The problem occurs when I try to do imputation on a combination of categorical and numerical variables. The imputation method then is PMM for the numerical variables, and logistical regression for the categorical ones. The stripplot-command only shows me the numerical variables. I tried to specify with these commands were edu is a categorical variable with 2 values:
stripplot(imp, imp$edu)
stripplot(imp, names(imp$edu))
And I got this error:
Error in stripplot.mids(imp, imp$edu) : Cannot pad extended formula.
Does anyone know how I can plot the values of the observed and the imputed values for both the numerical and the categorical variables?
回答1:
One thing you can try is to retrieve the imputed dataset
as a data.frame and just use normal plotting functions.

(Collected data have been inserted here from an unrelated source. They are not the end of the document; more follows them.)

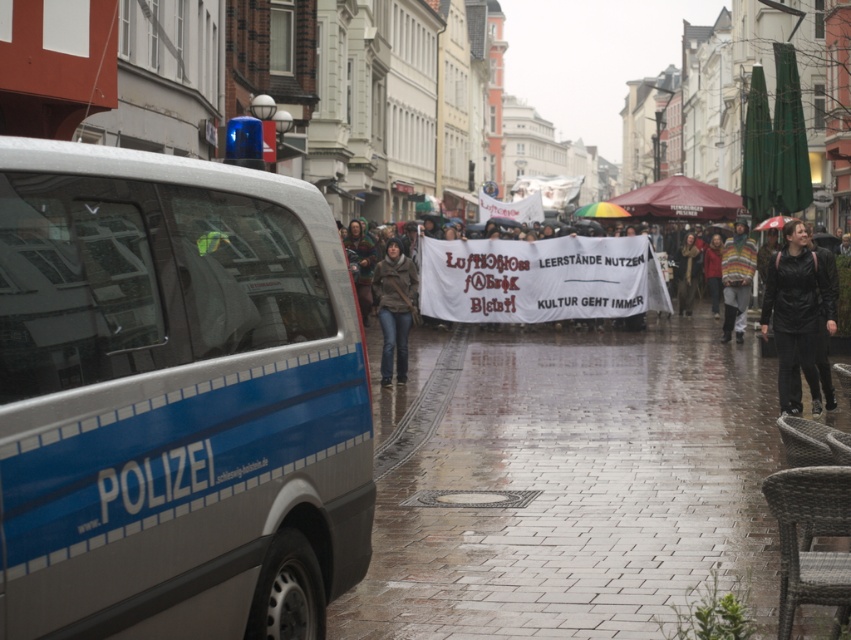 Question: Which point is closer to the camera?

Choices:
 (A) striped sweater at center
 (B) brown leather jacket at center
 (C) silver metallic van at left
 (D) gray brick pavement at center

Answer: (C)

Question: Is silver metallic van at left in front of brown leather jacket at center?

Choices:
 (A) no
 (B) yes

Answer: (B)

Question: Does gray brick pavement at center appear under striped sweater at center?

Choices:
 (A) yes
 (B) no

Answer: (A)

Question: Which object is positioned closest to the gray brick pavement at center?

Choices:
 (A) white fabric banner at center
 (B) black leather jacket at right
 (C) brown leather jacket at center
 (D) striped sweater at center

Answer: (B)

Question: Which object is closer to the camera taking this photo?

Choices:
 (A) striped sweater at center
 (B) white fabric banner at center
 (C) silver metallic van at left

Answer: (C)

Question: Can you confirm if silver metallic van at left is positioned above black leather jacket at right?

Choices:
 (A) no
 (B) yes

Answer: (A)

First retrieve the datasets including the original dataset with missing values (imp is the mice.mids object i.e. result of running mice)
impL <- complete(imp,"long",include = T)
Next add a dummy indicating which datasets are imputed
impL$Imputed <- factor(impL$.imp >0,labels = c("Observed","Imputed"))
Then you can just use plotting functions for each variable. This has the benefit that you can create nicer plots. For example using ggplot
(package ggplot2) to create a barplot on a categorical variable:
ggplot(impL[which(!is.na(impL$var1)),],aes(x = var1)) +
geom_bar(aes(y = ..prop.., group = Imputed)) + facet_wrap(Imputed ~ .,ncol=1,nrow=2)
The !is.na
is included to avoid the plotting of an NA bar. var1
is the variable you want to plot. For a continuous variable you might create a density plot.
ggplot(impL, aes(x = var2, colour = Imputed)) + geom_density()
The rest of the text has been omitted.